Tucked away near the entrance of the Commodore, it is an easy place to miss. Thank goodness that I was made aware of the place because it would've never been on my radar. I was skeptical at first since it seemed more like a place to grab some pre-clubbing drinks more than anything else. Oh how very wrong I was... The limited menu allowed us to sample nearly everything. We didn't go for the 2 soups because it would've been awkward to share so much spit amongst the 4 of us. Anyways, I took a bite of the Black Pepper Gnocchi first and it was really good. The gnocchi were not oversized (like many found in other restaurants these days) exhibiting a light fluffy texture while retaining a slight chew. The pan fry on the outside was perfect where it added a textural contrast and caramelization. However, the star of the show was the addition of lemon.

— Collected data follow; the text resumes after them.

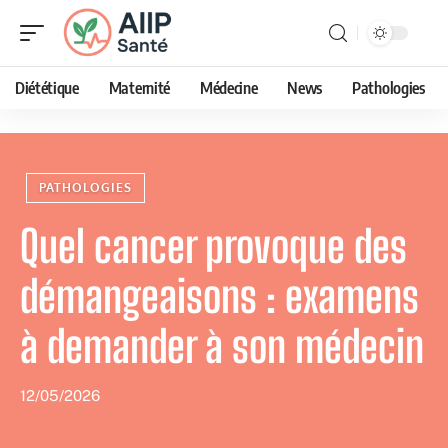
Diététique
Maternité
Médecine
News
Pathologies
PATHOLOGIES
Quel cancer provoque des
démangeaisons : examens
à demander à son médecin
12/05/2026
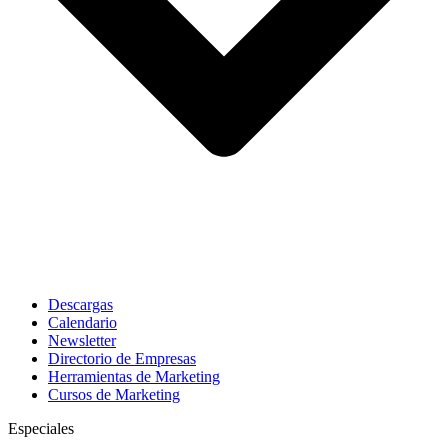
Descargas
Calendario
Newsletter
Directorio de Empresas
Herramientas de Marketing
Cursos de Marketing
Especiales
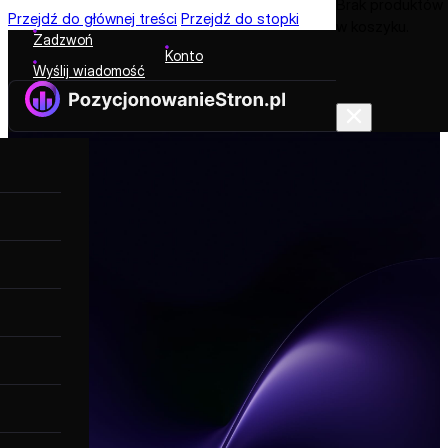
Brak produktów
Przejdź do głównej treści
Przejdź do stopki
w koszyku.
Zadzwoń
Konto
Wyślij wiadomość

There was enough of it to brighten up the dish while not overwhelming the rest of the ingredients which included arugula, porcini mushrooms and roasted chestnuts.

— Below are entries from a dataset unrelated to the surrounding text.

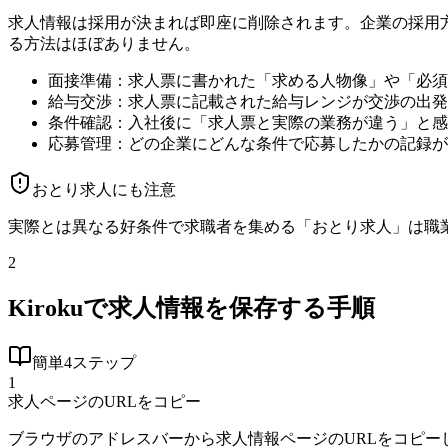
求人情報は採用が決まれば即座に削除されます。企業の採用
る方法はほぼありません。
面接準備：求人票に書かれた「求める人物像」や「必須
給与交渉：求人票に記載された給与レンジが交渉の出発
条件確認：入社後に「求人票と実際の業務が違う」と感
応募管理：どの企業にどんな条件で応募したかの記録が
おとり求人にも注意
実際とは異なる好条件で求職者を集める「おとり求人」は職
2
Kirokuで求人情報を保存する手順
簡単4ステップ
1
求人ページのURLをコピー
ブラウザのアドレスバーから求人情報ページのURLをコピー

Next, we had the Fanny Bay Oysters which were fried up beautifully crisp in blue cornmeal while not being greasy. The oysters were fresh and plump. It was served with bacon jam, red pepper aioli and a hint of lime. I really loved the bacon jam because well, it's like made of bacon! Being a "jam", it was sweet yet balanced by the saltiness of the bacon. It wasn't the easiest thing to eat with the oysters, despite the aioli.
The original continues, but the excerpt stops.